■ **TASK DATA**:
=== Begin Enclosure ===

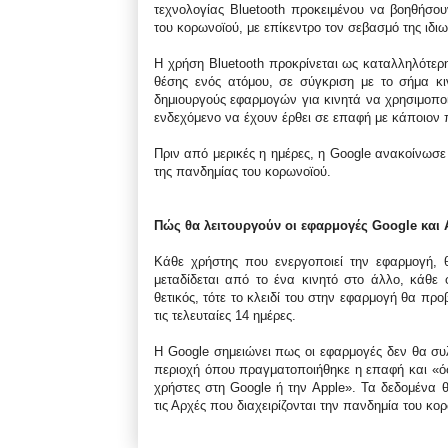
τεχνολογίας Bluetooth προκειμένου να βοηθήσου
του κορωνοϊού, με επίκεντρο τον σεβασμό της ιδι
Η χρήση Bluetooth προκρίνεται ως καταλληλότερη
θέσης ενός ατόμου, σε σύγκριση με το σήμα κι
δημιουργούς εφαρμογών για κινητά να χρησιμοποι
ενδεχόμενο να έχουν έρθει σε επαφή με κάποιον π
Πριν από μερικές η ημέρες, η Google ανακοίνωσε
της πανδημίας του κορωνοϊού.
Πώς θα λειτουργούν οι εφαρμογές Google και 
Κάθε χρήστης που ενεργοποιεί την εφαρμογή, θ
μεταδίδεται από το ένα κινητό στο άλλο, κάθε
θετικός, τότε το κλειδί του στην εφαρμογή θα προβ
τις τελευταίες 14 ημέρες.
Η Google σημειώνει πως οι εφαρμογές δεν θα συ
περιοχή όπου πραγματοποιήθηκε η επαφή και «όσο
χρήστες στη Google ή την Apple». Τα δεδομένα θ
τις Αρχές που διαχειρίζονται την πανδημία του κο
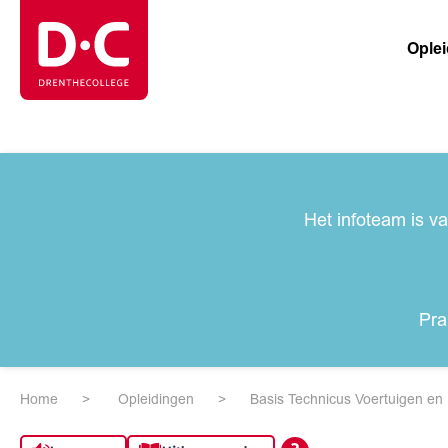
Ople
Het infoteam is v
Pra
Home
Opleidingen
Basis Technicus Voertuigen en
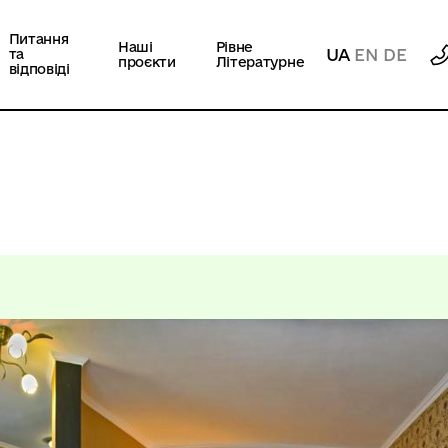
Питання
Наші
Рівне
UA
EN
DE
та
проєкти
Літературне
відповіді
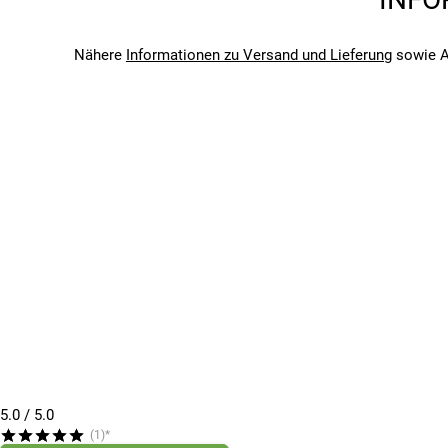
Aktion
Bitte beachte, dass es zu Abweichungen zwischen den 
Bitte beachte, dass es zu Abweichungen zwischen den 
Nähere
Informationen zu Versand und Lieferung
sowie A
5.0
/ 5.0
(1)*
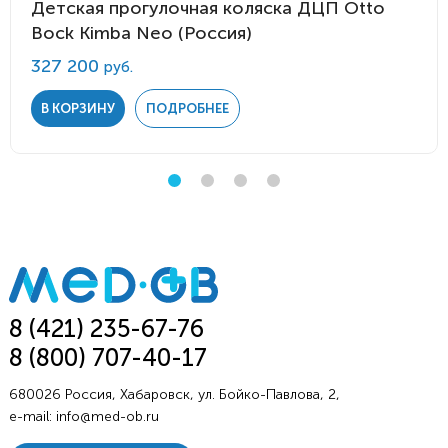
Детская прогулочная коляска ДЦП Otto
Bock Kimba Neo (Россия)
327 200
руб.
В КОРЗИНУ
ПОДРОБНЕЕ
8 (421) 235-67-76
8 (800) 707-40-17
680026 Россия, Хабаровск, ул. Бойко-Павлова, 2,
e-mail:
info@med-ob.ru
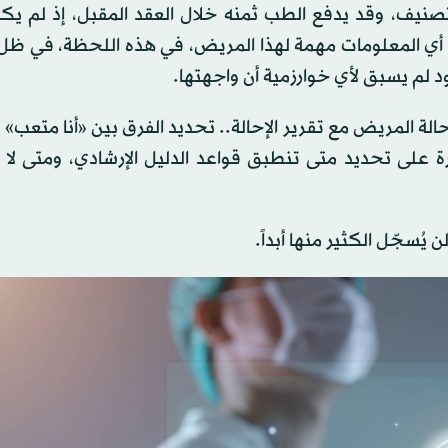
نيف، وقد يدفع الطب ثمنه خلال العقد المقبل، إذ لم يكن
ة أي المعلومات مهمة لهذا المريض، في هذه اللحظة، في ظ
د لم يسبق لأي خوارزمية أن واجهتها.
لة المريض مع تقرير الإحالة.. تحديد الفرق بين «أنا متعب»
رة على تحديد متى تنطبق قواعد الدليل الإرشادي، ومتى لا 
يُسجّل الكثير منها أبداً.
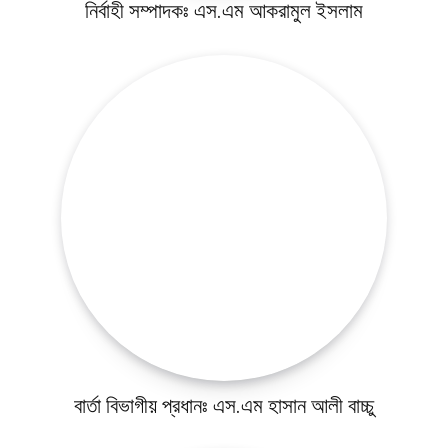
নির্বাহী সম্পাদকঃ এস.এম আকরামুল ইসলাম
কালিগঞ্জ
শ্যামনগর
কলারোয়া
আন্তর্জাতিক
বিনোদন
খেলাধুলা
ভিডিও
আজকের পত্রিকা
বার্তা বিভাগীয় প্রধানঃ এস.এম হাসান আলী বাচ্চু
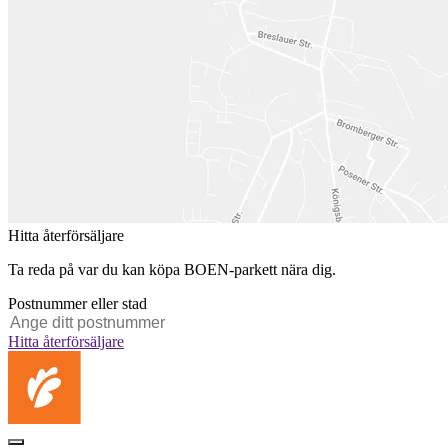
Hitta återförsäljare
Ta reda på var du kan köpa BOEN-parkett nära dig.
Postnummer eller stad
Hitta återförsäljare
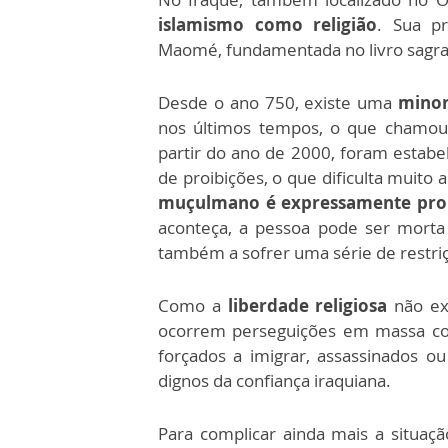
islamismo como religião
. Sua pr
Maomé, fundamentada no livro sagra
Desde o ano 750, existe uma
minor
nos últimos tempos, o que chamou 
partir do ano de 2000, foram estabel
de proibições, o que dificulta muito a
muçulmano é expressamente proib
aconteça, a pessoa pode ser morta
também a sofrer uma série de restri
Como a
liberdade religiosa
não exi
ocorrem perseguições em massa con
forçados a imigrar, assassinados o
dignos da confiança iraquiana.
Para complicar ainda mais a situaç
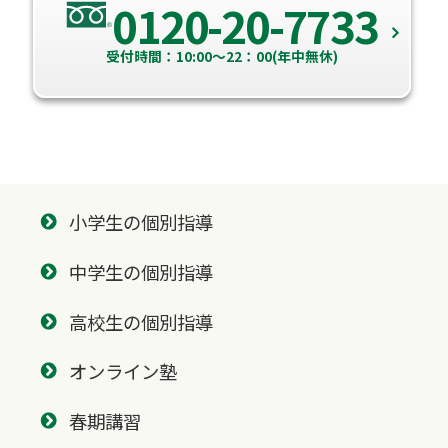
0120-20-7733
受付時間：10:00～22：00(年中無休)
小学生の個別指導
中学生の個別指導
高校生の個別指導
オンライン塾
春期講習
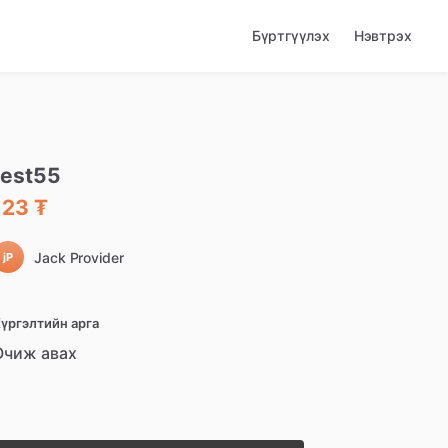
Бүртгүүлэх
Нэвтрэх
test55
123 ₮
Jack Provider
jP
үргэлтийн арга
Очиж авах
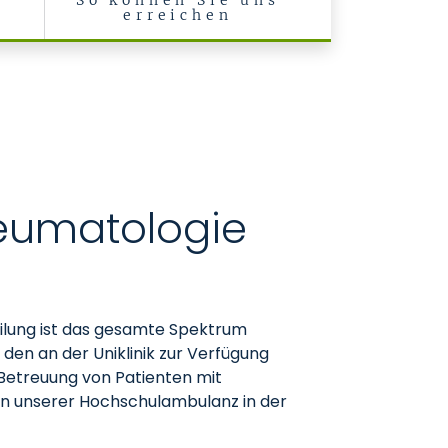
r
So können Sie uns
t
erreichen
e Klinik II)
heumatologie
eilung ist das gesamte Spektrum
den an der Uniklinik zur Verfügung
 Betreuung von Patienten mit
n unserer Hochschulambulanz in der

=== End Enclosure ===

■ **TASK TO CARRY OUT**: The reply is to be all the records above, transcribed exactly, with no pictures.

■ **WRITTEN REPLY**:
τεχνολογίας Bluetooth προκειμένου να βοηθήσου
του κορωνοϊού, με επίκεντρο τον σεβασμό της ιδι
Η χρήση Bluetooth προκρίνεται ως καταλληλότερη
θέσης ενός ατόμου, σε σύγκριση με το σήμα κι
δημιουργούς εφαρμογών για κινητά να χρησιμοποι
ενδεχόμενο να έχουν έρθει σε επαφή με κάποιον π
Πριν από μερικές η ημέρες, η Google ανακοίνωσε
της πανδημίας του κορωνοϊού.
Πώς θα λειτουργούν οι εφαρμογές Google και 
Κάθε χρήστης που ενεργοποιεί την εφαρμογή, θ
μεταδίδεται από το ένα κινητό στο άλλο, κάθε
θετικός, τότε το κλειδί του στην εφαρμογή θα προβ
τις τελευταίες 14 ημέρες.
Η Google σημειώνει πως οι εφαρμογές δεν θα συ
περιοχή όπου πραγματοποιήθηκε η επαφή και «όσο
χρήστες στη Google ή την Apple». Τα δεδομένα θ
τις Αρχές που διαχειρίζονται την πανδημία του κο
Ople
Het infoteam is v
Pra
Home
Opleidingen
Basis Technicus Voertuigen en
Питання
Наші
Рівне
UA
EN
DE
та
проєкти
Літературне
відповіді
Aktion
Bitte beachte, dass es zu Abweichungen zwischen den 
Bitte beachte, dass es zu Abweichungen zwischen den 
Nähere
Informationen zu Versand und Lieferung
sowie A
5.0
/ 5.0
(1)*
Детская прогулочная коляска ДЦП Otto
Bock Kimba Neo (Россия)
327 200
руб.
В КОРЗИНУ
ПОДРОБНЕЕ
8 (421) 235-67-76
8 (800) 707-40-17
680026 Россия, Хабаровск, ул. Бойко-Павлова, 2,
e-mail:
info@med-ob.ru
نيف، وقد يدفع الطب ثمنه خلال العقد المقبل، إذ لم يكن
ة أي المعلومات مهمة لهذا المريض، في هذه اللحظة، في ظ
د لم يسبق لأي خوارزمية أن واجهتها.
لة المريض مع تقرير الإحالة.. تحديد الفرق بين «أنا متعب»
رة على تحديد متى تنطبق قواعد الدليل الإرشادي، ومتى لا 
يُسجّل الكثير منها أبداً.
নির্বাহী সম্পাদকঃ এস.এম আকরামুল ইসলাম
কালিগঞ্জ
শ্যামনগর
কলারোয়া
আন্তর্জাতিক
বিনোদন
খেলাধুলা
ভিডিও
আজকের পত্রিকা
বার্তা বিভাগীয় প্রধানঃ এস.এম হাসান আলী বাচ্চু
Hitta återförsäljare
Ta reda på var du kan köpa BOEN-parkett nära dig.
Postnummer eller stad
Hitta återförsäljare
islamismo como religião
. Sua pr
Maomé, fundamentada no livro sagra
Desde o ano 750, existe uma
minor
nos últimos tempos, o que chamou 
partir do ano de 2000, foram estabel
de proibições, o que dificulta muito a
muçulmano é expressamente proib
aconteça, a pessoa pode ser morta
também a sofrer uma série de restri
Como a
liberdade religiosa
não exi
ocorrem perseguições em massa con
forçados a imigrar, assassinados o
dignos da confiança iraquiana.
Para complicar ainda mais a situaç
0120-20-7733
受付時間：10:00～22：00(年中無休)
小学生の個別指導
中学生の個別指導
高校生の個別指導
オンライン塾
春期講習
Бүртгүүлэх
Нэвтрэх
test55
123 ₮
Jack Provider
jP
үргэлтийн арга
Очиж авах
r
So können Sie uns
t
erreichen
e Klinik II)
heumatologie
eilung ist das gesamte Spektrum
den an der Uniklinik zur Verfügung
 Betreuung von Patienten mit
n unserer Hochschulambulanz in der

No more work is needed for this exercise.